Eight SHRSP and 13 Wistar controls were used for in vivo imaging and subsequent histology with haematoxylin-eosin (HE). For 2 PM, cerebral blood vessels were labeled by fluorescent Dextran (70 kDa) applied intraorbitally. The correlation between vascular erythrocyte thrombi observed by 2 PM and HE-staining was assessed. Artificial surgical damage and parenchymal Dextran distribution were analyzed postmortem.

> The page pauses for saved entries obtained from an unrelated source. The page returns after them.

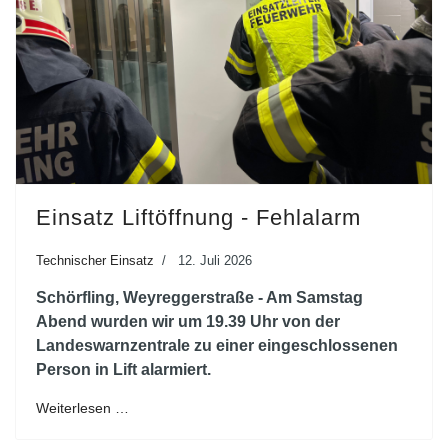
Einsatz Liftöffnung - Fehlalarm
Technischer Einsatz
12. Juli 2026
Schörfling, Weyreggerstraße - Am Samstag
Abend wurden wir um 19.39 Uhr von der
Landeswarnzentrale zu einer eingeschlossenen
Person in Lift alarmiert.
Weiterlesen …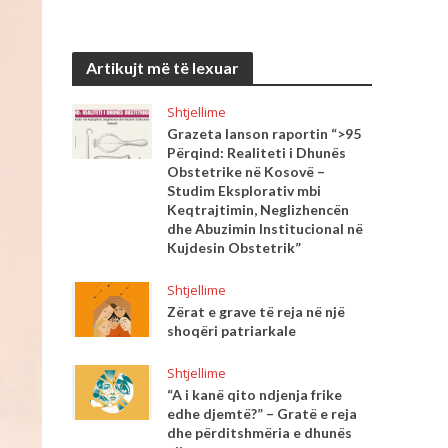
Artikujt më të lexuar
Shtjellime
Grazeta lanson raportin “>95
Përqind: Realiteti i Dhunës
Obstetrike në Kosovë –
Studim Eksplorativ mbi
Keqtrajtimin, Neglizhencën
dhe Abuzimin Institucional në
Kujdesin Obstetrik”
Shtjellime
Zërat e grave të reja në një
shoqëri patriarkale
Shtjellime
“A i kanë qito ndjenja frike
edhe djemtë?” – Gratë e reja
dhe përditshmëria e dhunës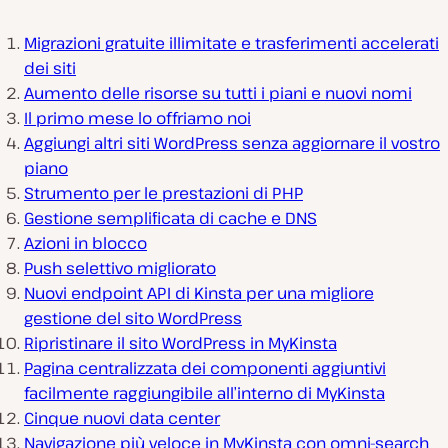
Migrazioni gratuite illimitate e trasferimenti accelerati
dei siti
Aumento delle risorse su tutti i piani e nuovi nomi
Il primo mese lo offriamo noi
Aggiungi altri siti WordPress senza aggiornare il vostro
piano
Strumento per le prestazioni di PHP
Gestione semplificata di cache e DNS
Azioni in blocco
Push selettivo migliorato
Nuovi endpoint API di Kinsta per una migliore
gestione del sito WordPress
Ripristinare il sito WordPress in MyKinsta
Pagina centralizzata dei componenti aggiuntivi
facilmente raggiungibile all’interno di MyKinsta
Cinque nuovi data center
Navigazione più veloce in MyKinsta con omni-search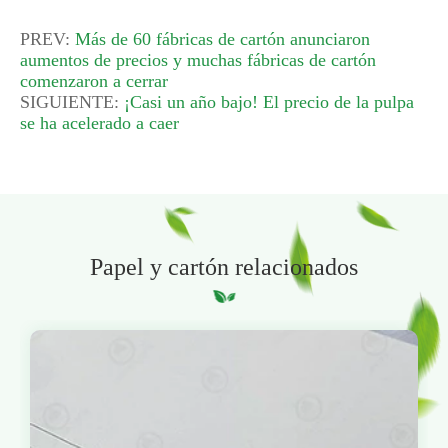
PREV:
Más de 60 fábricas de cartón anunciaron
aumentos de precios y muchas fábricas de cartón
comenzaron a cerrar
SIGUIENTE:
¡Casi un año bajo! El precio de la pulpa
se ha acelerado a caer
Papel y cartón relacionados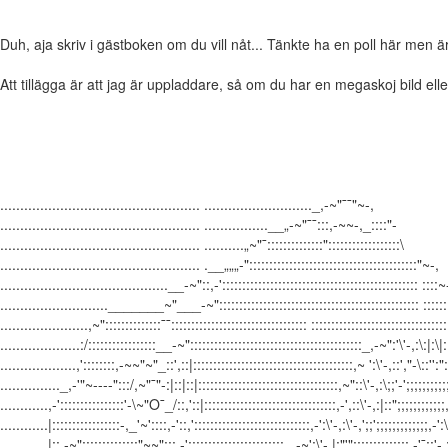
Duh, aja skriv i gästboken om du vill nåt... Tänkte ha en poll här men är f
Att tillägga är att jag är uppladdare, så om du har en megaskoj bild ell
.................................................. ..........................._,-~"¯¯"~-,
.................................................. ................__„-~"¯¯:::,-~~-,_::::"-
.................................................. ..........„~"¯::::::::::::::"::::::::::::::::::\
.................................................. .__„„„-"::::::::::::::::::::::::::::::::::::::::::"~-,
..........................................__-~"::,-'::::::::::::::::::::::::::::::::::::::::::::::::: ::::~
..........................._______~"___-~":::::::::::::::::::::::::::::::::::::::::::::::::: ::::::
......................,~"::::::::::::::¯¯:::::::::::::::::::::::::::::::::: ::::::::::::::::::::::::::::::::::
....................:/:::::::::::::::::__-~":::::::::::::::::::::::::::::::::::::::::::_,-~":'\'-,:\:|:\|:
...................,'::::::::,-~~"~"_::',::|::::::::::::::::::::::::::::::::::::::::,~ ':\'-,::',"-\::'':":
..............._,-'"~----":::/,~"¯"-:|::|::|:::::::::::::::::::::::::::::::::::,~"::\'-,:\;;'-';;;;;;;;;;;
............,-'::::::::::::::::'-\~"O¯_/::,'::|:::::::::::::::::::::::::::::::::,-',::\'-,:|::";;;;;;;;;;;;,
............|:::::::::::::::::-,_'~'::::,-'::,':::::::::::::::::::::::::::::,-':\'-,:\'-,';;';;;;;;;;;;;;;,-':\
............|::,-~"::::::::::::::"~~":::,-'::::::::::::::::::::::::_,-~':\'-,|:"'";;;;;;;;;;;;;;,-'¯::'-,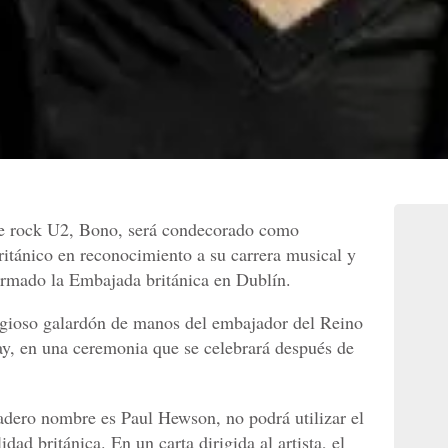
 de rock U2, Bono, será condecorado como
ritánico en reconocimiento a su carrera musical y
ormado la Embajada británica en Dublín.
tigioso galardón de manos del embajador del Reino
y, en una ceremonia que se celebrará después de
adero nombre es Paul Hewson, no podrá utilizar el
lidad británica. En un carta dirigida al artista, el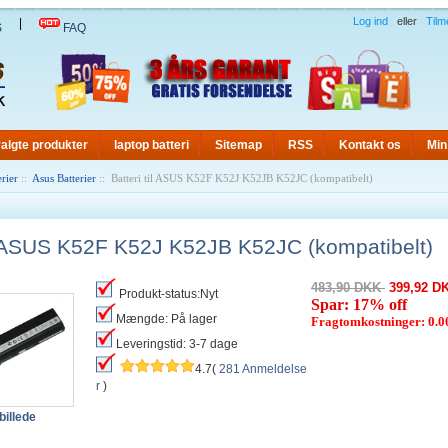
Log ind
eller
Tilm
|
S
FAQ
algte produkter
laptop batteri
Sitemap
RSS
Kontakt os
Min
rier
::
Asus Batterier
:: Batteri til ASUS K52F K52J K52JB K52JC (kompatibelt)
il ASUS K52F K52J K52JB K52JC (kompatibelt)
483,90 DKK
399,92 D
Produkt-status:Nyt
Spar: 17% off
Mængde: På lager
Fragtomkostninger: 0.
Leveringstid: 3-7 dage
4.7(
281 Anmeldelse
r
)
billede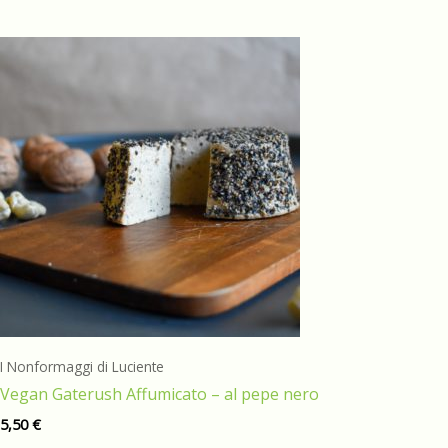
I Nonformaggi di Luciente
Vegan Gaterush Affumicato – al pepe nero
5,50
€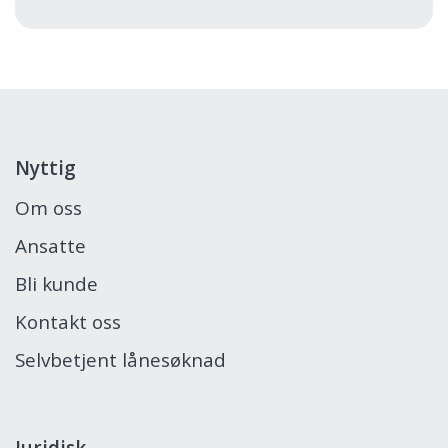
Nyttig
Om oss
Ansatte
Bli kunde
Kontakt oss
Selvbetjent lånesøknad
Juridisk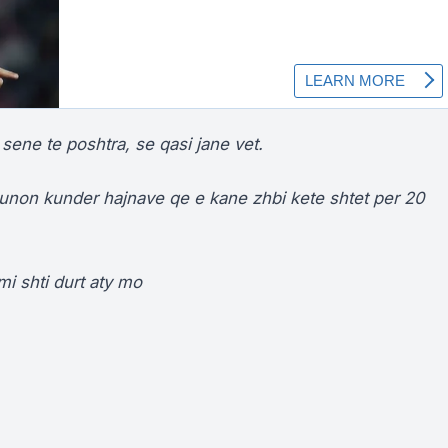
sene te poshtra, se qasi jane vet.
unon kunder hajnave qe e kane zhbi kete shtet per 20
mi shti durt aty mo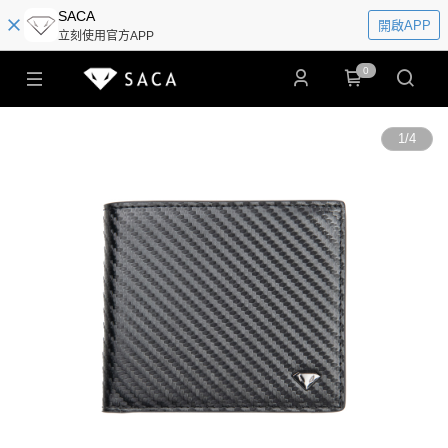
SACA
開啟APP
立刻使用官方APP
0
1
/
4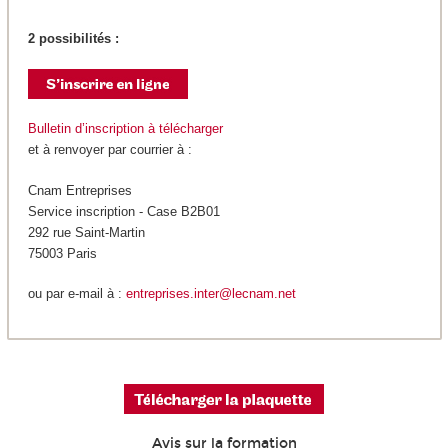
2 possibilités :
Bulletin d’inscription à télécharger
et à renvoyer par courrier à :
Cnam Entreprises
Service inscription - Case B2B01
292 rue Saint-Martin
75003 Paris
ou par e-mail à :
entreprises.inter@lecnam.net
Avis sur la formation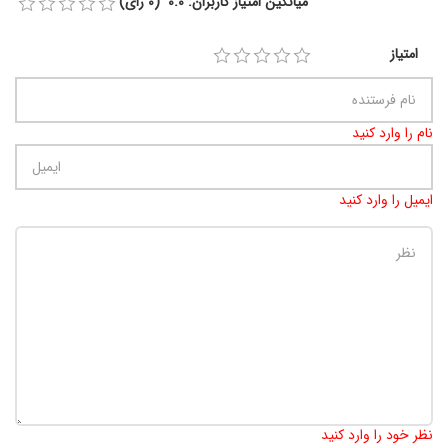
میانگین امتیاز کاربران: 0.0 (0 رای)
امتیاز
نام را وارد کنید
ایمیل را وارد کنید
تعداد کاراکتر باقیمانده
:
900
نظر خود را وارد کنید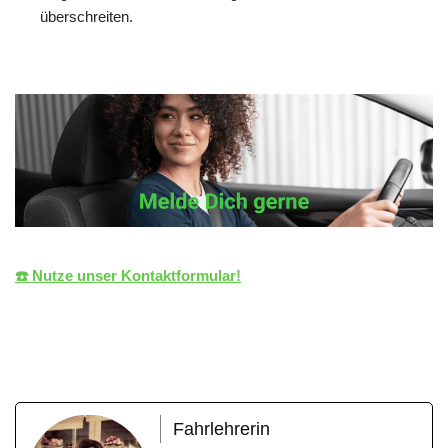
überschreiten.
☎️ Nutze unser Kontaktformular!
die LiZENZ
Ihr Fahrlehrer
für Haiterbach
Fahrlehrerin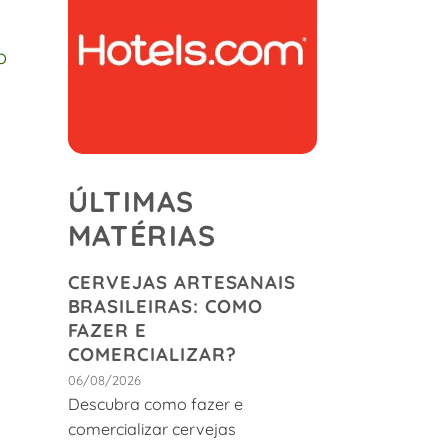
o
e
ÚLTIMAS
MATÉRIAS
CERVEJAS ARTESANAIS
BRASILEIRAS: COMO
FAZER E
COMERCIALIZAR?
06/08/2026
Descubra como fazer e
comercializar cervejas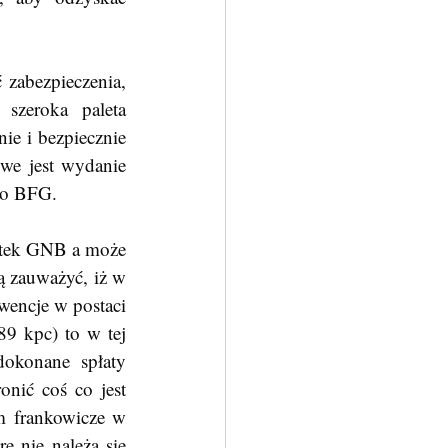
zabezpieczenia, 
zeroka paleta 
e i bezpiecznie 
iwe jest wydanie 
y o BFG.
ą zauważyć, iż w 
encje w postaci 
9 kpc) to w tej 
okonane spłaty 
nić coś co jest 
m frankowicze w 
e nie należą się 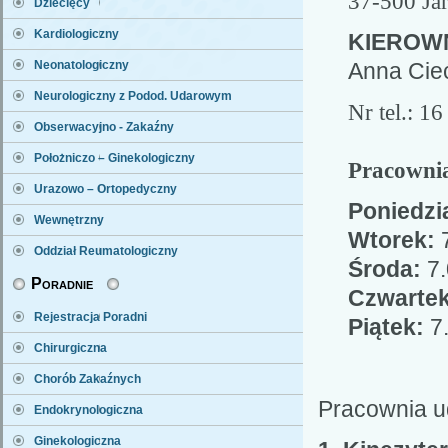
37-500 Ja
Dziecięcy
Kardiologiczny
KIEROW
Neonatologiczny
Anna Cie
Neurologiczny z Podod. Udarowym
Nr tel.: 1
Obserwacyjno - Zakaźny
Położniczo – Ginekologiczny
Pracowni
Urazowo – Ortopedyczny
Poniedzi
Wewnętrzny
Wtorek:
7
Oddział Reumatologiczny
Środa:
7.
Poradnie
Czwartek
Rejestracja Poradni
Piątek:
7.
Chirurgiczna
Chorób Zakaźnych
Pracownia ud
Endokrynologiczna
Ginekologiczna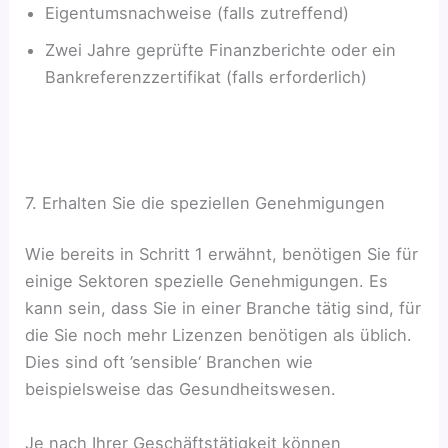
Eigentumsnachweise (falls zutreffend)
Zwei Jahre geprüfte Finanzberichte oder ein
Bankreferenzzertifikat (falls erforderlich)
7. Erhalten Sie die speziellen Genehmigungen
Wie bereits in Schritt 1 erwähnt, benötigen Sie für
einige Sektoren spezielle Genehmigungen. Es
kann sein, dass Sie in einer Branche tätig sind, für
die Sie noch mehr Lizenzen benötigen als üblich.
Dies sind oft ’sensible‘ Branchen wie
beispielsweise das Gesundheitswesen.
Je nach Ihrer Geschäftstätigkeit können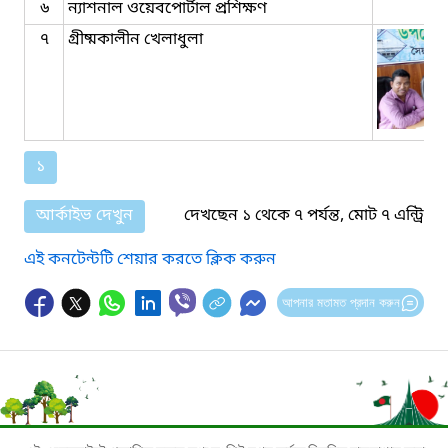
৬
ন্যাশনাল ওয়েবপোর্টাল প্রশিক্ষণ
৭
গ্রীষ্মকালীন খেলাধুলা
১
আর্কাইভ দেখুন
দেখছেন ১ থেকে ৭ পর্যন্ত, মোট ৭ এন্ট্রি
এই কনটেন্টটি শেয়ার করতে ক্লিক করুন
আপনার মতামত প্রদান করুন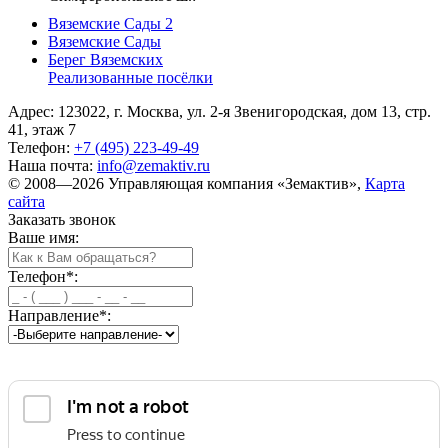
Вяземские Сады 2
Вяземские Сады
Берег Вяземскиx
Реализованные посёлки
Адрес: 123022, г. Москва, ул. 2-я Звенигородская, дом 13, стр.
41, этаж 7
Телефон:
+7 (495) 223-49-49
Наша почта:
info@zemaktiv.ru
© 2008—2026 Управляющая компания «Земактив»,
Карта
сайта
Заказать звонок
Ваше имя:
Телефон
*
:
Направление
*
: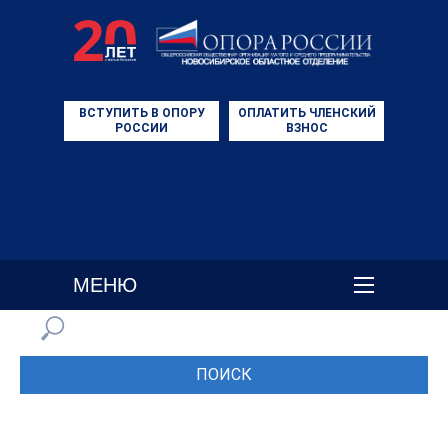
ВСТУПИТЬ В ОПОРУ
ОПЛАТИТЬ ЧЛЕНСКИЙ
РОССИИ
ВЗНОС
МЕНЮ
ПОИСК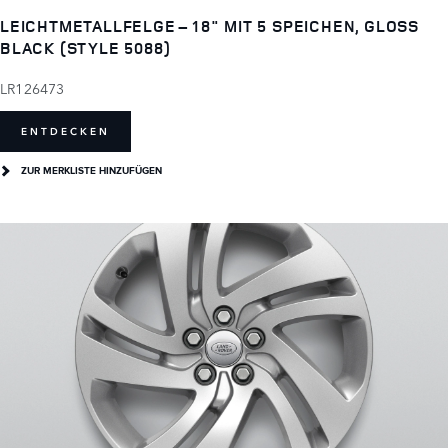
LEICHTMETALLFELGE – 18" MIT 5 SPEICHEN, GLOSS
BLACK (STYLE 5088)
LR126473
ENTDECKEN
ZUR MERKLISTE HINZUFÜGEN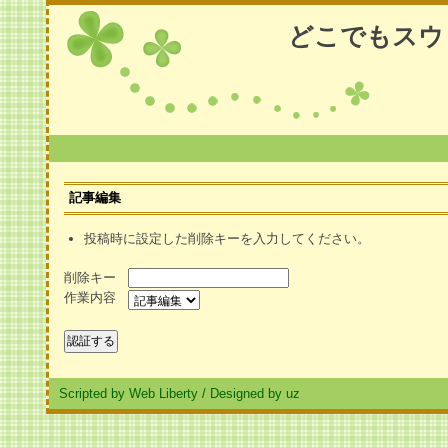
どこでもスウ
記事編集
投稿時に設定した削除キーを入力してください。
削除キー
作業内容
Scripted by Web Liberty
/
Designed by uz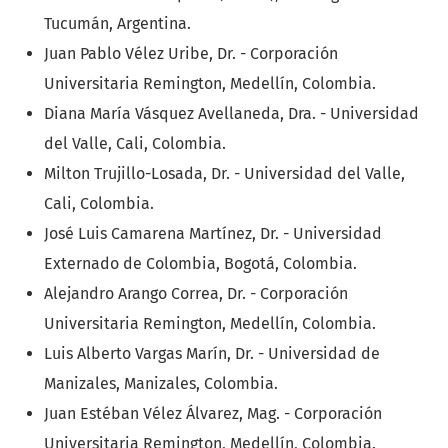
Tucumán, Argentina.
Juan Pablo Vélez Uribe, Dr. - Corporación
Universitaria Remington, Medellín, Colombia.
Diana María Vásquez Avellaneda, Dra. - Universidad
del Valle, Cali, Colombia.
Milton Trujillo-Losada, Dr. - Universidad del Valle,
Cali, Colombia.
José Luis Camarena Martínez, Dr. - Universidad
Externado de Colombia, Bogotá, Colombia.
Alejandro Arango Correa, Dr. - Corporación
Universitaria Remington, Medellín, Colombia.
Luis Alberto Vargas Marín, Dr. - Universidad de
Manizales, Manizales, Colombia.
Juan Estéban Vélez Álvarez, Mag. - Corporación
Universitaria Remington, Medellín, Colombia.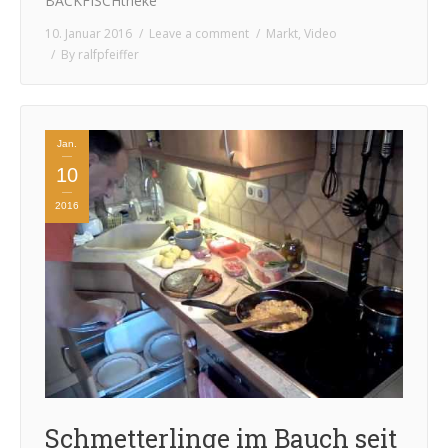
BACKFISCHtheke
10. Januar 2016
Leave a comment
Markt
,
Video
By
ralfpfeiffer
Jan.
10
2016
Schmetterlinge im Bauch seit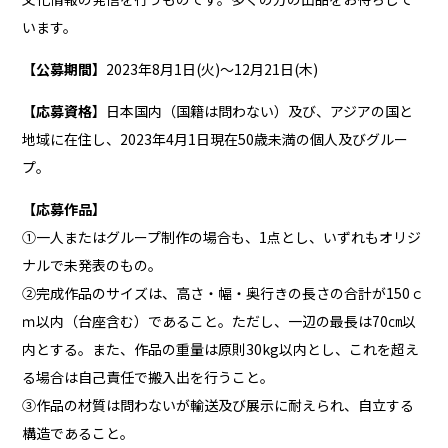
います。
【公募期間】
2023年8月1日(火)～12月21日(木)
【応募資格
】日本国内（国籍は問わない）及び、アジアの国と
地域に在住し、2023年4月1日現在50歳未満の個人及びグルー
プ。
【応募作品】
①一人またはグループ制作の場合も、1点とし、いずれもオリジ
ナルで未発表のもの。
②完成作品のサイズは、高さ・幅・奥行きの長さの合計が150ｃ
ｍ以内（台座含む）であること。ただし、一辺の最長は70㎝以
内とする。また、作品の重量は原則30kg以内とし、これを超え
る場合は自己責任で搬入出を行うこと。
③作品の材質は問わないが輸送及び展示に耐えられ、自立する
構造であること。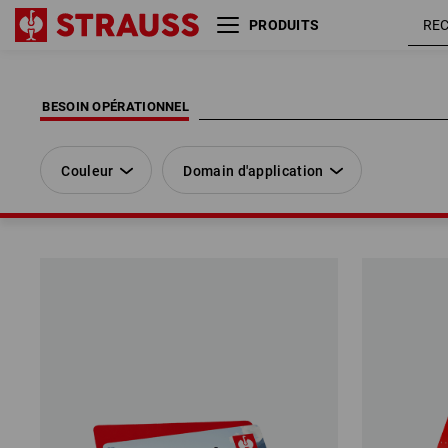
PRODUITS
Couleur
Domain d'application
BESOIN OPÉRATIONNEL
Couleur
Domain d'application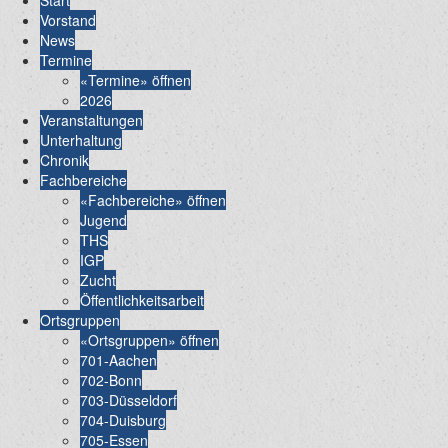
Start
Vorstand
News
Termine
«Termine» öffnen
2026
Veranstaltungen
Unterhaltung
Chronik
Fachbereiche
«Fachbereiche» öffnen
Jugend
THS
IGP
Zucht
Öffentlichkeitsarbeit
Ortsgruppen
«Ortsgruppen» öffnen
701-Aachen
702-Bonn
703-Düsseldorf
704-Duisburg
705-Essen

Dextran was distributed within the small vessel walls and co-localized with IgG.Artificial surgical damage was comparable between SHRSP and Wistar controls and mainly affected the small vasculature. In fewer than 20% of animals there was correlation between erythrocyte thrombi as observed with 2 PM and histologically with HE.


Contrary to our initial expectations, there was little agreement between intravital 2 PM imaging and histology for the detection of erythrocyte thrombi. Two-photon microscopy is a valuable technique that complements but does not replace the value of conventional histology.